[Start of section]
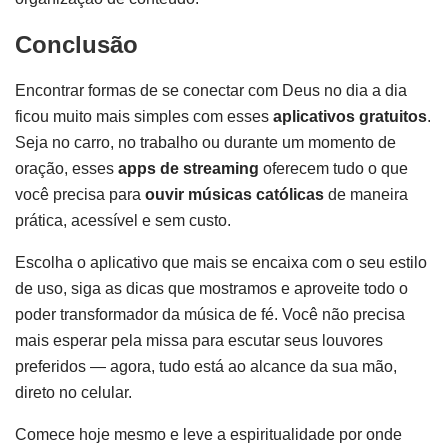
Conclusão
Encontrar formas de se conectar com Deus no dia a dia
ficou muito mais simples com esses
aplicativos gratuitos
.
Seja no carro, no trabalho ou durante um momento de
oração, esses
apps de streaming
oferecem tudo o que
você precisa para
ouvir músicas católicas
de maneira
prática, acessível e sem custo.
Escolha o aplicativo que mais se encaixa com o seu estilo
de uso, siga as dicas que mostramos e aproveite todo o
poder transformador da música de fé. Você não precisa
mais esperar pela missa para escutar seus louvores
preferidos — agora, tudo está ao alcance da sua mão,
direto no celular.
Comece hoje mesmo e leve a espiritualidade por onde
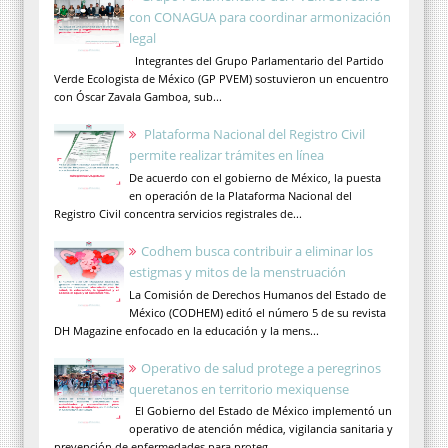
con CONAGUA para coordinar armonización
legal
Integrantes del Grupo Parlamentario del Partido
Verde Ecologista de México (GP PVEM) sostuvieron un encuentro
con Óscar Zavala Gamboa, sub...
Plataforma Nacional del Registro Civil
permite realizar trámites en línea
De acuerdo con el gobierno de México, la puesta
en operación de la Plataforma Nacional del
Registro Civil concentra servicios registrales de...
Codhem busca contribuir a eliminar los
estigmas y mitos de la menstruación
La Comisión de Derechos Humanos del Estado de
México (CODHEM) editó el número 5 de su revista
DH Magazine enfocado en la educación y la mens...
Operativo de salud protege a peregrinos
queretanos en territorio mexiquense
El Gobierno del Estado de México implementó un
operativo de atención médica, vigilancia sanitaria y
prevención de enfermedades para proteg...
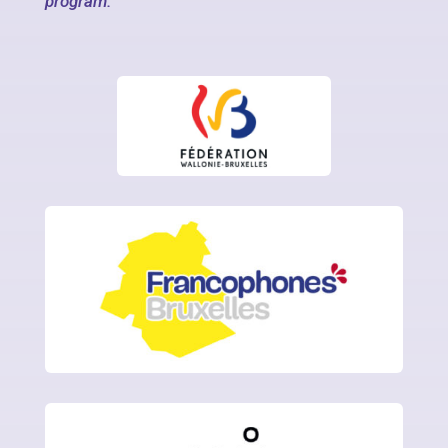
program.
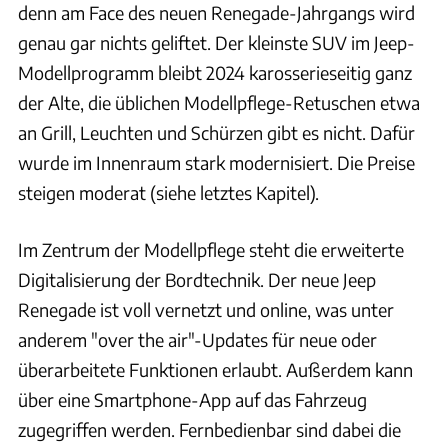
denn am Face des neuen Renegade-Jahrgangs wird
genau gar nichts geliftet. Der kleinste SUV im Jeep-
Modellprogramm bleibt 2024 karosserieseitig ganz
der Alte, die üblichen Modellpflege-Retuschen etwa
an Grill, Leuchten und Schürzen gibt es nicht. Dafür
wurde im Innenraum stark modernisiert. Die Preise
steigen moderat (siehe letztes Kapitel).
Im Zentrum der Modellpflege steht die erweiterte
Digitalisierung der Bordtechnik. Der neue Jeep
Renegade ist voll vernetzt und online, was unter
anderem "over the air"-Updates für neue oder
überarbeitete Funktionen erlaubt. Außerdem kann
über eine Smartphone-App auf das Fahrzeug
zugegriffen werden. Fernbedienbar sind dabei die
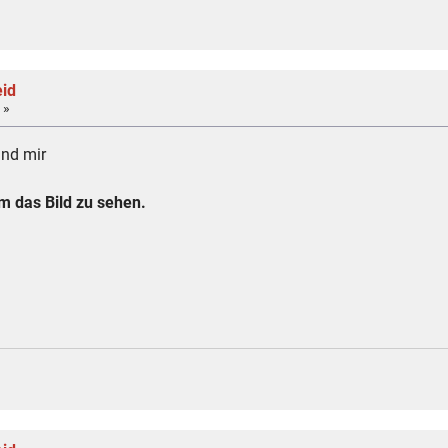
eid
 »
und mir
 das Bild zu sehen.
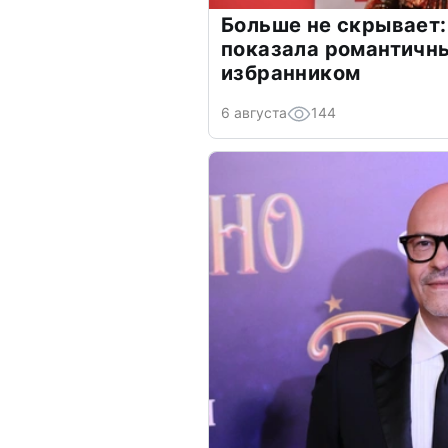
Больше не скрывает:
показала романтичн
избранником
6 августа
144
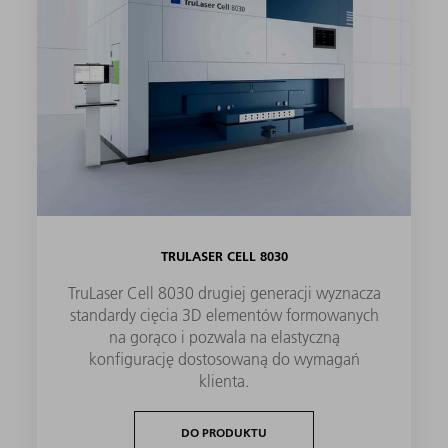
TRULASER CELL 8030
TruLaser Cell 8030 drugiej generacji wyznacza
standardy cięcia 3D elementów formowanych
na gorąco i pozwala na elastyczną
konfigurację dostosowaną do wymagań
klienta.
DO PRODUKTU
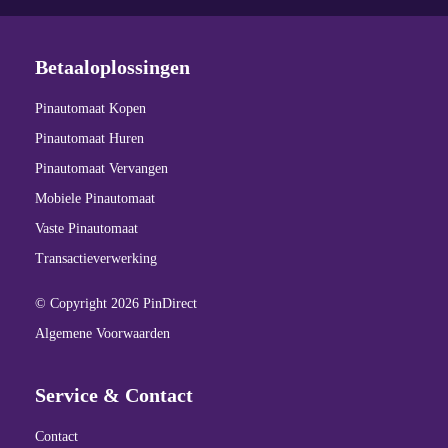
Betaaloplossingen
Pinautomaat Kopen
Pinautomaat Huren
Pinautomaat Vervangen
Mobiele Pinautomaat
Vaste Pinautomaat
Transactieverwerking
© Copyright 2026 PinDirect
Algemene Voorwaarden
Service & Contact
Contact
[End of section]
Output every line above exactly as it stands, and drop any picture.

▶ _Response to this task_:
Conclusão
Encontrar formas de se conectar com Deus no dia a dia
ficou muito mais simples com esses
aplicativos gratuitos
.
Seja no carro, no trabalho ou durante um momento de
oração, esses
apps de streaming
oferecem tudo o que
você precisa para
ouvir músicas católicas
de maneira
prática, acessível e sem custo.
Escolha o aplicativo que mais se encaixa com o seu estilo
de uso, siga as dicas que mostramos e aproveite todo o
poder transformador da música de fé. Você não precisa
mais esperar pela missa para escutar seus louvores
preferidos — agora, tudo está ao alcance da sua mão,
direto no celular.
Comece hoje mesmo e leve a espiritualidade por onde
con CONAGUA para coordinar armonización
legal
Integrantes del Grupo Parlamentario del Partido
Verde Ecologista de México (GP PVEM) sostuvieron un encuentro
con Óscar Zavala Gamboa, sub...
Plataforma Nacional del Registro Civil
permite realizar trámites en línea
De acuerdo con el gobierno de México, la puesta
en operación de la Plataforma Nacional del
Registro Civil concentra servicios registrales de...
Codhem busca contribuir a eliminar los
estigmas y mitos de la menstruación
La Comisión de Derechos Humanos del Estado de
México (CODHEM) editó el número 5 de su revista
DH Magazine enfocado en la educación y la mens...
Operativo de salud protege a peregrinos
queretanos en territorio mexiquense
El Gobierno del Estado de México implementó un
operativo de atención médica, vigilancia sanitaria y
prevención de enfermedades para proteg...
program.
denn am Face des neuen Renegade-Jahrgangs wird
genau gar nichts geliftet. Der kleinste SUV im Jeep-
Modellprogramm bleibt 2024 karosserieseitig ganz
der Alte, die üblichen Modellpflege-Retuschen etwa
an Grill, Leuchten und Schürzen gibt es nicht. Dafür
wurde im Innenraum stark modernisiert. Die Preise
steigen moderat (siehe letztes Kapitel).
Im Zentrum der Modellpflege steht die erweiterte
Digitalisierung der Bordtechnik. Der neue Jeep
Renegade ist voll vernetzt und online, was unter
anderem "over the air"-Updates für neue oder
überarbeitete Funktionen erlaubt. Außerdem kann
über eine Smartphone-App auf das Fahrzeug
zugegriffen werden. Fernbedienbar sind dabei die
eid
 »
und mir
 das Bild zu sehen.
Больше не скрывает:
показала романтичн
избранником
6 августа
144
TRULASER CELL 8030
TruLaser Cell 8030 drugiej generacji wyznacza
standardy cięcia 3D elementów formowanych
na gorąco i pozwala na elastyczną
konfigurację dostosowaną do wymagań
klienta.
DO PRODUKTU
Betaaloplossingen
Pinautomaat Kopen
Pinautomaat Huren
Pinautomaat Vervangen
Mobiele Pinautomaat
Vaste Pinautomaat
Transactieverwerking
© Copyright 2026 PinDirect
Algemene Voorwaarden
Service & Contact
Contact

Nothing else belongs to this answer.